Saved entries:
§
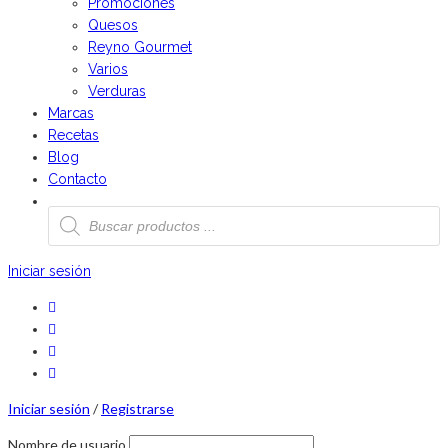
Promociones
Quesos
Reyno Gourmet
Varios
Verduras
Marcas
Recetas
Blog
Contacto
Búsqueda
de
productos
Iniciar sesión
Iniciar sesión
/
Registrarse
Nombre de usuario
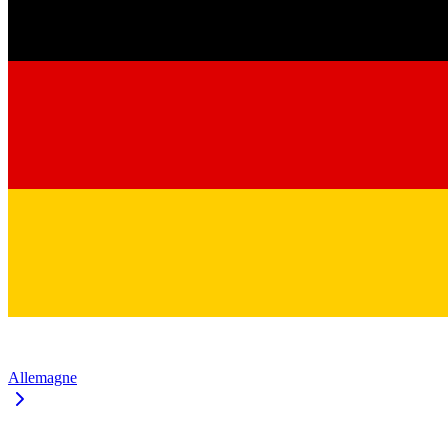
Allemagne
§
Task brief ->
Print all data above verbatim, except pictures.

Exercise result ->
Promociones
Quesos
Reyno Gourmet
Varios
Verduras
Marcas
Recetas
Blog
Contacto
Búsqueda
de
productos
Iniciar sesión
Iniciar sesión
/
Registrarse
Nombre de usuario
Allemagne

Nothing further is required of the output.